South Korean battery manufacturer SK Innovation has been in a precarious spot over the last couple of months. Hit with a 10-year import ban by the U.S. International Trade Commission as punishment for allegedly stealing trade secrets from rival LG Energy Solutions, SK stands to lose business from big name partners like Ford and Volkswagen. A spokeswoman at the company even said it might have to abandon its construction of a factory in Georgia, which is already underway.
It’s very fortunate news for SK, then, that the ITC threw it a lifeline on Wednesday, saying that the company did not infringe on LG’s patents. From Reuters:
The initial determination by the U.S. International Trade Commission (ITC) marks the first time LG Energy Solution has received a negative determination from the trade panel for one of its several legal disputes with SK in the United States.
“The ITC’s decision is regrettable, but we respect its decision,” the wholly-owned battery division of LG Chem said in a statement. The company, whose clients include Tesla Inc, General Motors Co and Hyundai Motor Co, had filed a claim citing four patent infringements to the ITC in 2019.
Now, it’s important to clarify that this doesn’t immediately absolve SK of wrongdoing in the other, more consequential ITC ruling between the two companies, where SK was determined to have “misappropriated” LG trade secrets. The 10-year ban is in direct response to that decision. However, if the ITC has decided no patents were violated, that could throw cold water on the other case — and rescue SK’s business in the U.S.
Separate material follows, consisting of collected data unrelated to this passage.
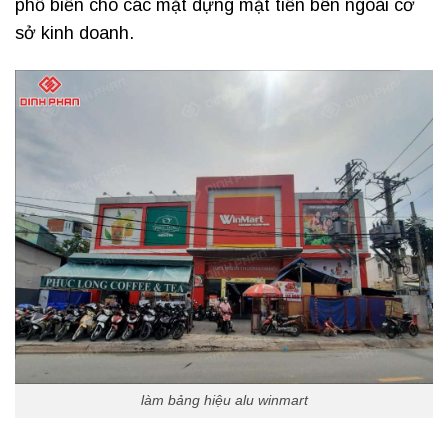
phổ biến cho các mặt dựng mặt tiền bên ngoài cơ
sở kinh doanh.
làm bảng hiệu alu winmart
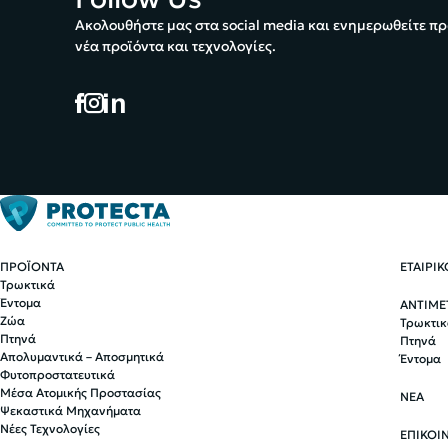
Ακολουθήστε μας στα social media και ενημερωθείτε πρ
νέα προϊόντα και τεχνολογίες.
ΠΡΟΪΟΝΤΑ
ΕΤΑΙΡΙ
Τρωκτικά
Έντομα
ΑΝΤΙΜΕ
Ζώα
Τρωκτικ
Πτηνά
Πτηνά
Απολυμαντικά – Αποσμητικά
Έντομα
Φυτοπροστατευτικά
Μέσα Ατομικής Προστασίας
ΝΕΑ
Ψεκαστικά Μηχανήματα
Νέες Τεχνολογίες
ΕΠΙΚΟΙ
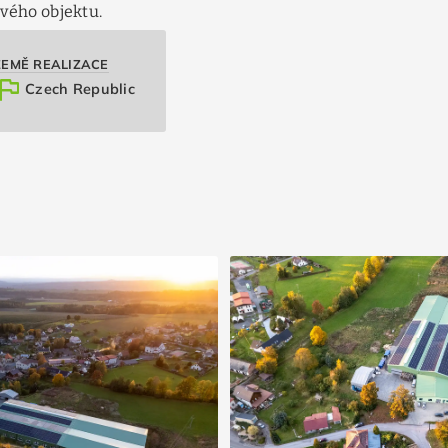
vého objektu.
ZEMĚ REALIZACE
flag
Czech Republic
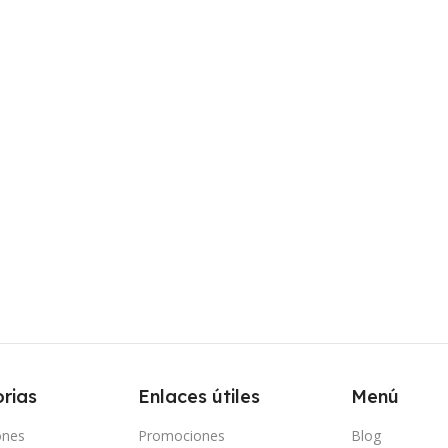
rias
Enlaces útiles
Menú
ones
Promociones
Blog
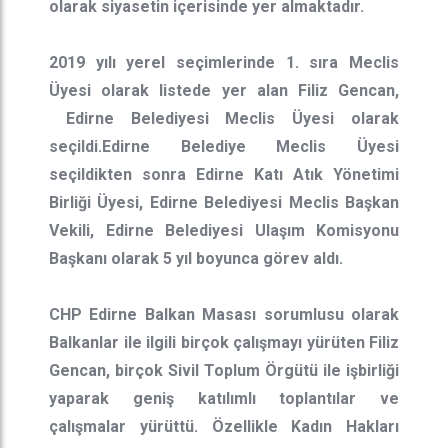
olarak siyasetin içerisinde yer almaktadır.
2019 yılı yerel seçimlerinde 1. sıra Meclis
Üyesi olarak listede yer alan Filiz Gencan,
Edirne Belediyesi Meclis Üyesi olarak
seçildi.
Edirne Belediye Meclis Üyesi
seçildikten sonra Edirne Katı Atık Yönetimi
Birliği Üyesi, Edirne Belediyesi Meclis Başkan
Vekili, Edirne Belediyesi Ulaşım Komisyonu
Başkanı olarak 5 yıl boyunca görev aldı.
CHP Edirne Balkan Masası sorumlusu olarak
Balkanlar ile ilgili birçok çalışmayı yürüten Filiz
Gencan, birçok Sivil Toplum Örgütü ile işbirliği
yaparak geniş katılımlı toplantılar ve
çalışmalar yürüttü. Özellikle Kadın Hakları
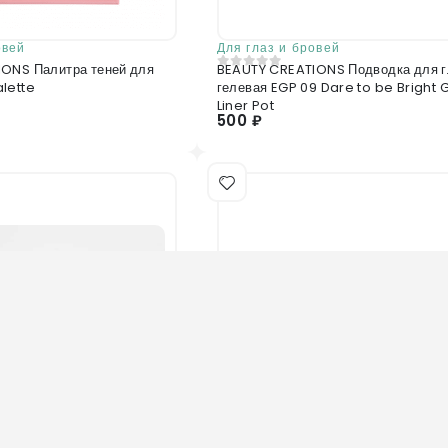
овей
Для глаз и бровей
ONS Палитра теней для
BEAUTY CREATIONS Подводка для г
0
из 5
lette
гелевая EGP 09 Dare to be Bright 
Liner Pot
500 ₽
Нет в наличии
Нет в наличии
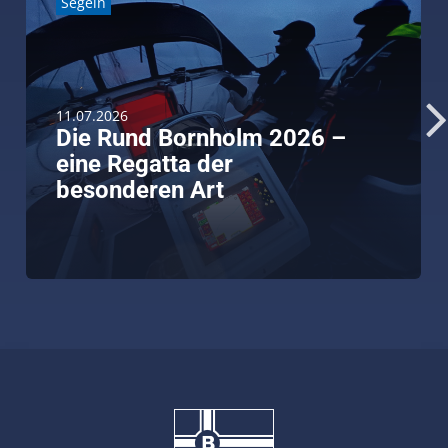
Segeln
11.07.2026
Die Rund Bornholm 2026 –
eine Regatta der
besonderen Art
weiterlesen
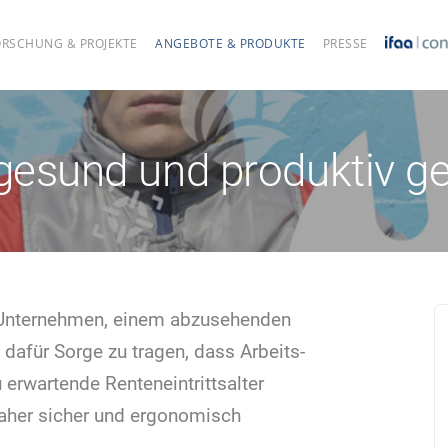
ORSCHUNG & PROJEKTE
ANGEBOTE & PRODUKTE
PRESSE
 gesund und produktiv ge
Unter­nehmen, einem abzusehenden
dafür Sorge zu tragen, dass Arbeits-
erwartende Renten­eintritts­alter
daher sicher und ergonomisch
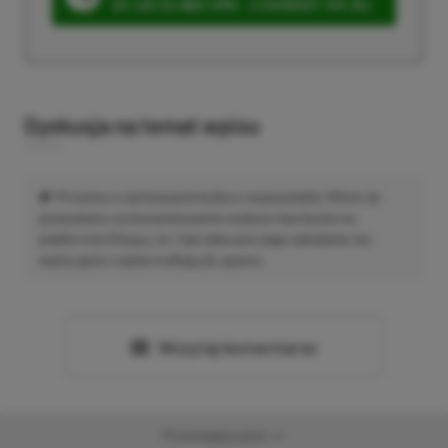
ZA 160 ZŁ (BEZ VPN – Z ZAMIAST 345 ZŁ)
Dyskusja na temat wpisu
Prosimy o zachowanie kultury wypowiedzi. Mimo że
pozwalamy na komentowanie osobom bez konta na
platformie Disqus, to i tak zalecamy jego założenie, bo
wpisy gości często trafiają do spamu.
Wczytaj komentarze
Promowany post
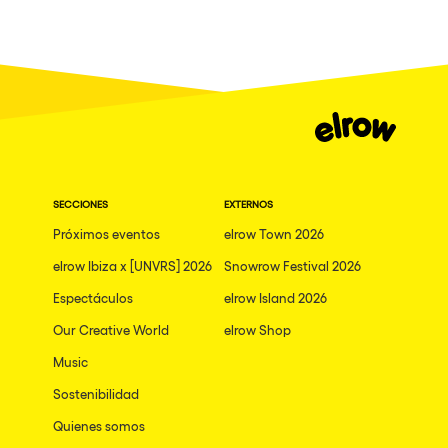
Milano
ELROW Music
Fraga
Singermorning
Antwerp
Psychrowdelic Trip
Miami
El Rowcio
Houthalen-Helchteren
Las Filipinas
Madrid
SECCIONES
EXTERNOS
Brownx
Montpellier
Próximos eventos
elrow Town 2026
Far Rowest
elrow Ibiza x [UNVRS] 2026
Snowrow Festival 2026
Tarento
Sambowdromo do Brasil
Espectáculos
elrow Island 2026
Cairo
Rowlympic games
Our Creative World
elrow Shop
Amsterdam
Príncipe de Zamunda
Music
Birmingham
From lost to the river
Sostenibilidad
Novalja
Quienes somos
Nowmads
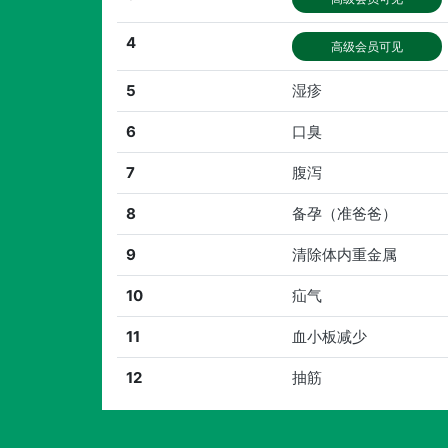
4
高级会员可见
5
湿疹
6
口臭
7
腹泻
8
备孕（准爸爸）
9
清除体内重金属
10
疝气
11
血小板减少
12
抽筋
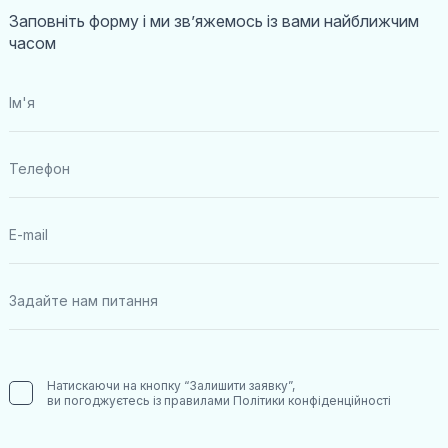
Заповніть форму і ми звʼяжемось із вами найближчим
часом
Натискаючи на кнопку “Залишити заявку”,
ви погоджуєтесь із правилами
Політики конфіденційності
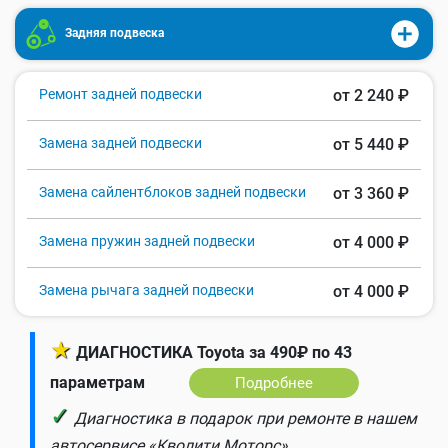
Задняя подвеска
Ремонт задней подвески
от 2 240 ₽
Замена задней подвески
от 5 440 ₽
Замена сайлентблоков задней подвески
от 3 360 ₽
Замена пружин задней подвески
от 4 000 ₽
Замена рычага задней подвески
от 4 000 ₽
★
ДИАГНОСТИКА Toyota за 490₽ по 43
параметрам
Подробнее
✓
Диагностика в подарок при ремонте в нашем
автосервисе «Кволити Моторс».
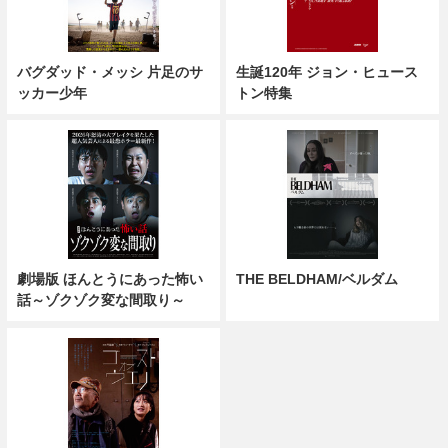
バグダッド・メッシ 片足のサ
生誕120年 ジョン・ヒュース
ッカー少年
トン特集
劇場版 ほんとうにあった怖い
THE BELDHAM/ベルダム
話～ゾクゾク変な間取り～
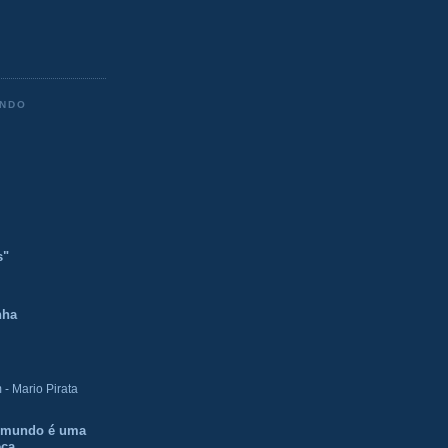
ENDO
s"
nha
- Mario Pirata
O mundo é uma
eca.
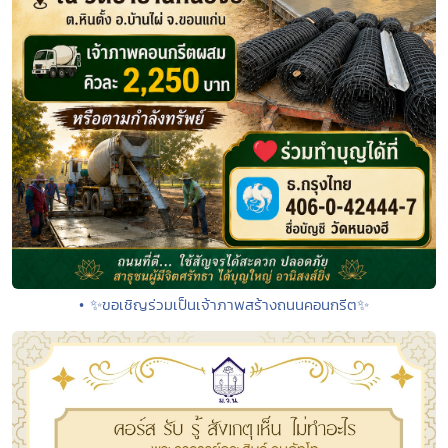
• ✨ขอเชิญร่วมเป็นเจ้าภาพสร้างถนนคอนกรีต✨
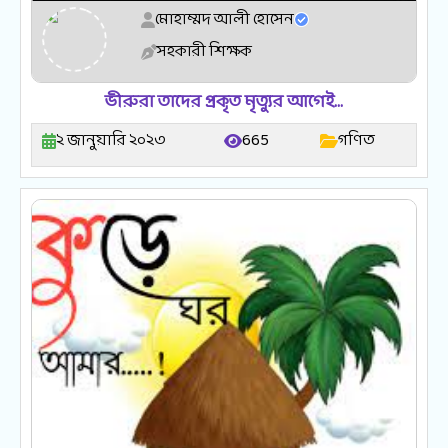
মোহাম্মদ আলী হোসেন
সহকারী শিক্ষক
ভীরুরা তাদের প্রকৃত মৃত্যুর আগেই…
২ জানুয়ারি ২০২৩
665
গণিত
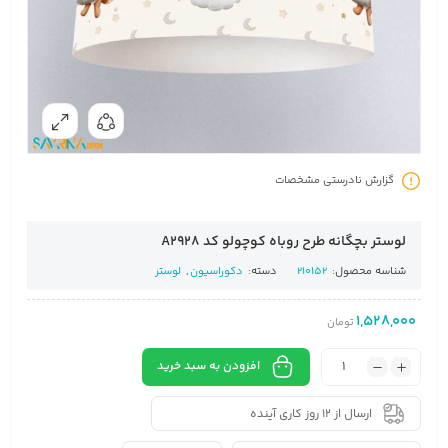
گزارش نادرستی مشخصات
لوستر بچگانه طرح روباه کوچولو کد A2928
شناسه محصول:
210152
دسته:
دکوراسیون
,
لوستر
1,528,000
تومان
افزودن به سبد خرید
ارسال از 12 روز کاری آینده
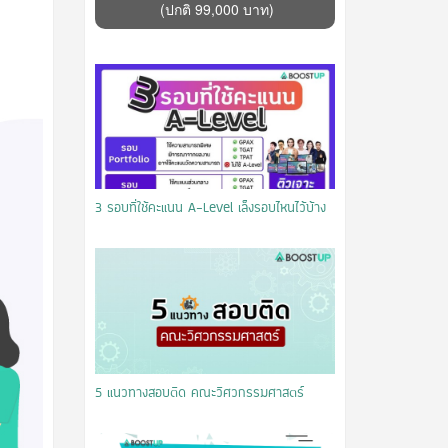
(ปกติ 99,000 บาท)
3 รอบที่ใช้คะแนน A-Level เล็งรอบไหนไว้บ้าง
5 แนวทางสอบติด คณะวิศวกรรมศาสตร์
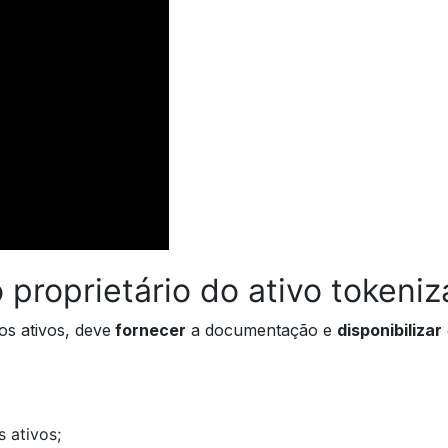
proprietário do ativo tokeni
s ativos, deve
fornecer
a documentação e
disponibilizar
 ativos;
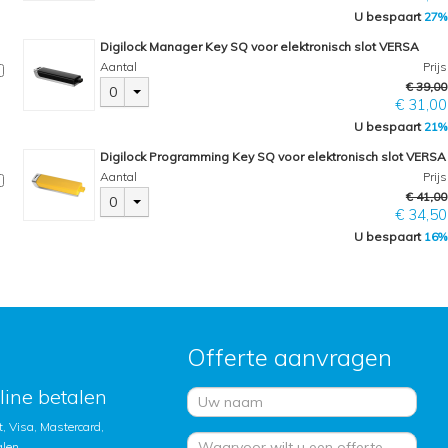
U bespaart
27%
Digilock Manager Key SQ voor elektronisch slot VERSA
Aantal
Prijs
€ 39,00
0
€ 31,00
U bespaart
21%
Digilock Programming Key SQ voor elektronisch slot VERSA
Aantal
Prijs
€ 41,00
0
€ 34,50
U bespaart
16%
Offerte aanvragen
nline betalen
, Visa, Mastercard,
alen.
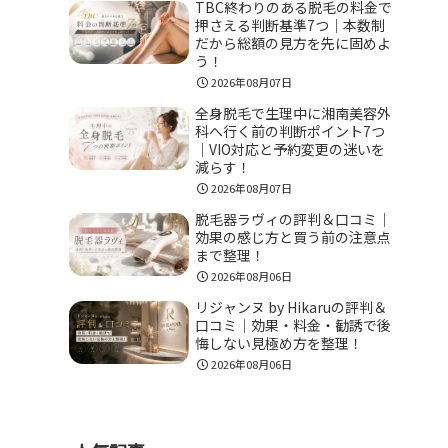
TBC終わりのある脱毛の料金で
押さえる判断基準7つ｜本数制
だから総額の見方を先に固めよ
う！
2026年08月07日
全身脱毛で生理中に湘南美容外
科へ行く前の判断ポイント7つ
｜VIO対応と予約変更の迷いを
減らす！
2026年08月07日
脱毛器ラヴィの評判＆口コミ｜
効果の感じ方と買う前の注意点
まで整理！
2026年08月06日
リジャンヌ by Hikaruの評判＆
口コミ｜効果・料金・勧誘で後
悔しない見極め方を整理！
2026年08月06日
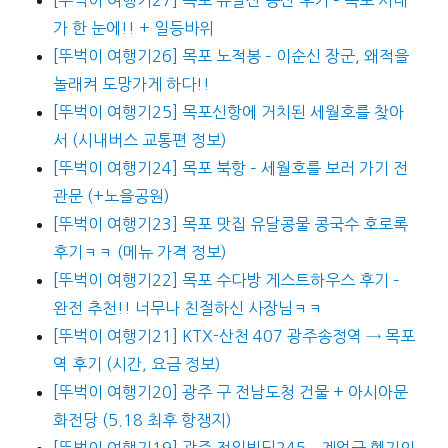
가 한 눈에!! + 일등바위
[뚜벅이 여행기26] 목포 노적봉 – 이순신 장군, 왜적을
놀래켜 도망가게 하다!!
[뚜벅이 여행기25] 목포신항에 거치된 세월호를 찾아
서 (시내버스 교통편 정보)
[뚜벅이 여행기24] 목포 북항 – 세월호를 보러 가기 전
관문 (+노을공원)
[뚜벅이 여행기23] 목포 맛집 유달콩물 콩국수 호로록
후기ㅋㅋ (메뉴 가격 정보)
[뚜벅이 여행기22] 목포 수다방 게스트하우스 후기 –
완전 추천!! 너무나 친절하신 사장님ㅋㅋ
[뚜벅이 여행기21] KTX-산천 407 광주송정역 → 목포
역 후기 (시간, 요금 정보)
[뚜벅이 여행기20] 광주 구 전남도청 건물 + 아시아문
화전당 (5.18 최후 항쟁지)
[뚜벅이 여행기19] 광주 전일빌딩245 – 계엄군 헬기의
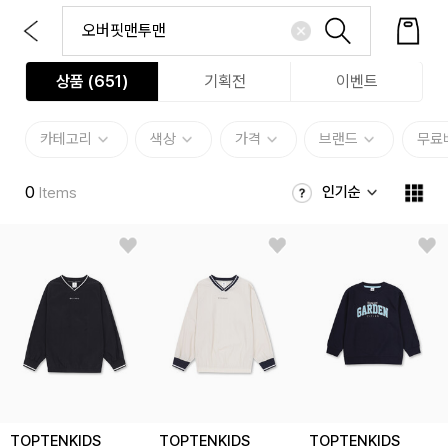
상품 (
651
)
기획전
이벤트
카테고리
색상
가격
브랜드
무료
0
인기순
Items
TOPTENKIDS
TOPTENKIDS
TOPTENKIDS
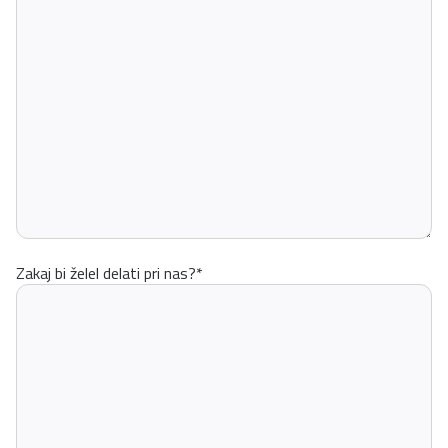
Zakaj bi želel delati pri nas?
*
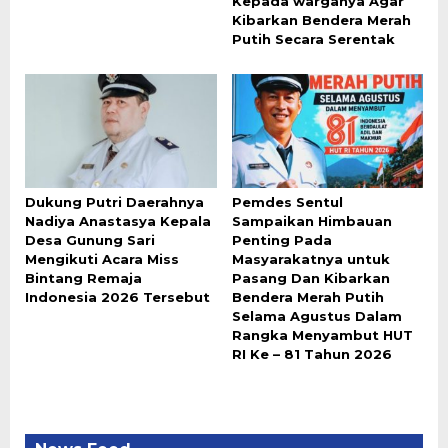
Kepada warganya Agar
Kibarkan Bendera Merah
Putih Secara Serentak
Dukung Putri Daerahnya
Pemdes Sentul
Nadiya Anastasya Kepala
Sampaikan Himbauan
Desa Gunung Sari
Penting Pada
Mengikuti Acara Miss
Masyarakatnya untuk
Bintang Remaja
Pasang Dan Kibarkan
Indonesia 2026 Tersebut
Bendera Merah Putih
Selama Agustus Dalam
Rangka Menyambut HUT
RI Ke – 81 Tahun 2026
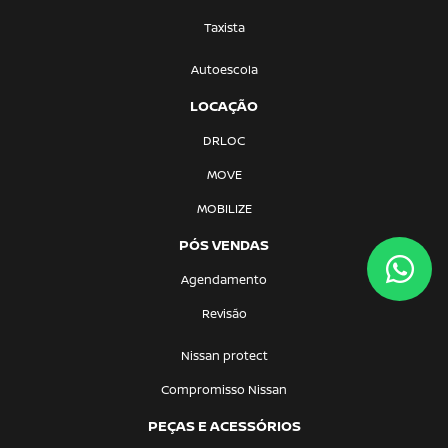
Taxista
Autoescola
LOCAÇÃO
DRLOC
MOVE
MOBILIZE
PÓS VENDAS
Agendamento
Revisão
Nissan protect
Compromisso Nissan
PEÇAS E ACESSÓRIOS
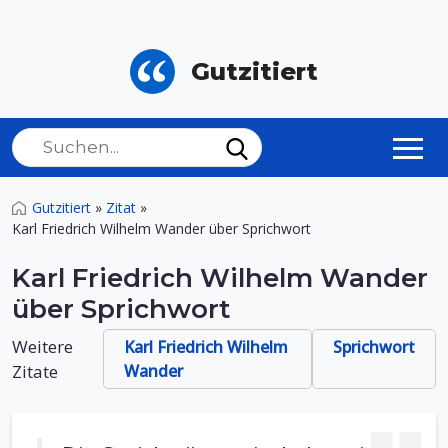
Gutzitiert
Gutzitiert
»
Zitat
»
Karl Friedrich Wilhelm Wander über Sprichwort
Karl Friedrich Wilhelm Wander
über Sprichwort
Weitere
Karl Friedrich Wilhelm
Sprichwort
Zitate
Wander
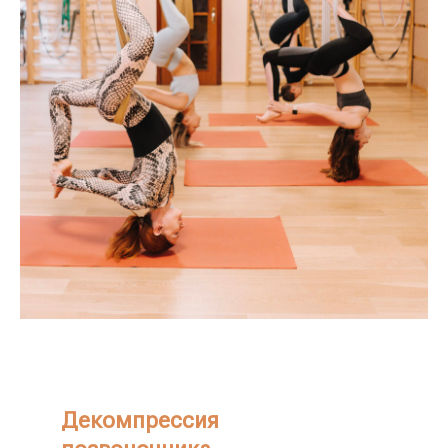
Декомпрессия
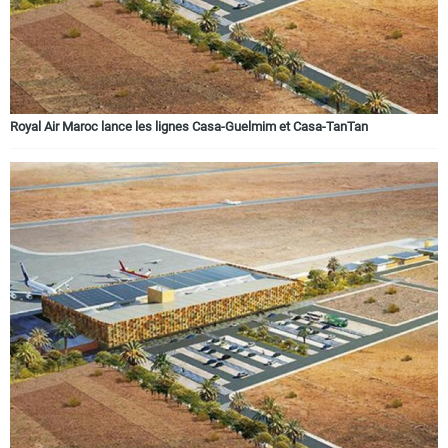
Royal Air Maroc lance les lignes Casa-Guelmim et Casa-TanTan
Interestingly, this comes merely two days after SK threatened to slam the brakes on building its American facility if the ITC ultimately enforces its ban. In that scenario, SK would be permitted to import technology related only to the Ford F-150 EV for the next four years, and Volkswagen’s EVs for two. Business with any other manufacturers, for any other vehicles, would be forbidden.
Unfortunately, politicians seemed to forget there were American jobs riding on all this, which has prompted the Department of Transportation to review the impact of the decision before advising President Joe Biden on whether to reject the ITC’s ruling. SK has attempted to appeal to Biden by arguing that banning the company could make his administration’s EV goals much harder to achieve. Meanwhile, Georgia Democratic Senator Raphael Warnock has called the ITC’s recommendation “a severe punch in the gut” for workers in the state.
Biden can still overturn the decision if he pleases; he’s had 60 days to do so since it was initially handed down on Feb. 10. Though there isn’t much time left, and that review period elapses on April 11.
LG, who already supplies General Motors, Tesla and Hyundai, says it’d be more than happy to take over outstanding demand in SK’s absence, because of course it would. However, considering LG is already embroiled in a $900 million global recall over fire-prone batteries in the Kona Electric, maybe it’d be best if the brunt of that business went to somebody else for now.
How will all this end? Will SK be blacklisted from the U.S. after all? Will the federal government look the other way on SK’s alleged transgressions in the name of jobs and a desire to bolster EV sales? Or will the two companies simply settle things out of court, which would surely delight Ford boss Jim Farley? It’s anyone’s guess, but we should have our answer within the next 10 days!